Kobe Bryant Almost Signed With The Clippers After His Feud With Shaq Reached Its Peak When The Lakers Lost The 2004 NBA Finals
Kobe Bryant and Shaquille O’Neal played together on the Lakers for eight seasons, and over the course of their time as teammates, they helped lead Los Angeles to the NBA Finals four times—including three consecutive years where they managed to secure the Larry O’Brien Championship Trophy.
Of course, when you have two of the best players in the game on the same team, you run the risk of them butting the giant heads they have as a result of their inflated egos, and it’s not exactly a secret that the duo never exactly saw eye to eye. Prior to his tragic passing earlier this year, Bryant claimed he could’ve won twelve championships if the man he once got into a fistfight with at practice had even a modicum of the guard’s famed work ethic, while O’Neal revealed he once offered J.R. Rider $10,000 to return the favor due to their beef.
Things ultimately fell apart when the Lakers sent their star center to the Heat following the team’s loss to the Pistons in the Finals in 2004, where Shaq was roundly criticized for his underwhelming performance during the series. While some members of the front office claimed the trade was made due to O’Neal’s unreasonable contract demands, it was fairly evident the move was also an attempt to appease Bryant, who had previously entertained the thought of joining Michael Jordan on the Wizards thanks to their feud.
During a recent appearance on the Pro Basketball Talk podcast, Jeff Pearlman—who chronicled what went down in Los Angeles back in the day in his book Three-Ring Circus: Kobe, Shaq, Phil, and the Crazy Years of the Lakers Dynasty—shared another anecdote about Bryant threatening to defect to the Clippers if he was forced to continue to play with “that motherfucker” O’Neal:
“Kobe was planning on leaving for the Clippers. He made it clear I’m not coming back if Shaq is back. There is no way I’m coming back if Shaq is back. And Jerry Buss had to make a decision. He could have kept Shaq and Phil, I think Phil would have come back, or he could have kept Kobe, but I don’t think you could have kept all three…

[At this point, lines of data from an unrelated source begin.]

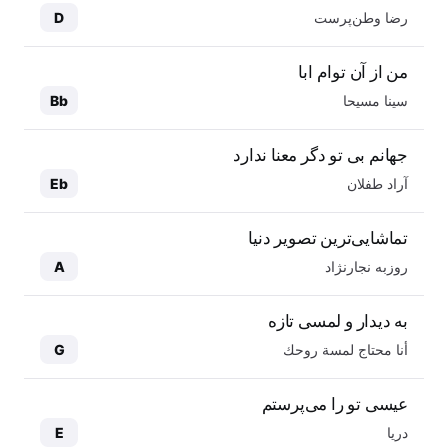
رضا وطن‌پرست
D
من از آن توام ابا
سینا مسیحا
Bb
جهانم بی تو دگر معنا ندارد
آراد طفلان
Eb
تماشایی‌ترین تصویر دنیا
روزبه نجارنژاد
A
به دیدار و لمسی تازه
أنا محتاج لمسة روحك
G
عیسی تو را می‌پرستم
دریا
E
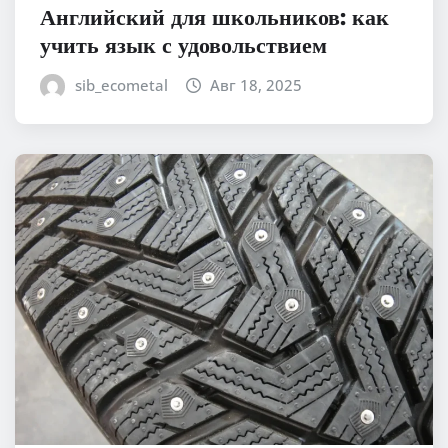
Английский для школьников: как
учить язык с удовольствием
sib_ecometal
Авг 18, 2025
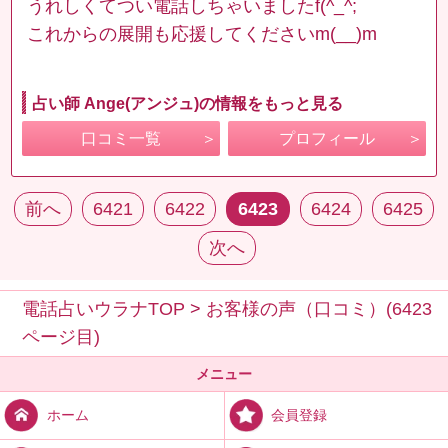
うれしくてつい電話しちゃいましたf(^_^;
これからの展開も応援してくださいm(__)m
占い師 Ange(アンジュ)の情報をもっと見る
口コミ一覧
プロフィール
前へ
6421
6422
6423
6424
6425
次へ
電話占いウラナTOP
>
お客様の声（口コミ）(6423
ページ目)
メニュー
会員登録
ホーム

Kareem Rush told me after the Lakers lost to the Pistons in Game 5 [of the Finals] and that series ended, they had a team function. Kareem Rush was Kobe’s backup, and he’s sitting there at this restaurant, and Kobe walks in and says, ‘I’m never playing with that MFer again,’ talking about Shaq. So when Kobe re-signs, he was asked at a press conference did Shaq leaving had anything to do with you being here, he said ‘No, not at all’ and, I’m not speaking ill of the dead to say it wasn’t true. He was not coming back, he was going to be a Clipper.”
Pearlman added that then-owner Jerry Buss couldn’t stomach the idea of Bryant donning the uniform of the team the Lakers share an arena with, which undoubtedly played a role in his decision to ship Shaq to Miami, where he’d manage to win his final championship—although when you consider Kobe eventually added two more to his résumé before stepping away from the game, he might’ve gotten the last laugh.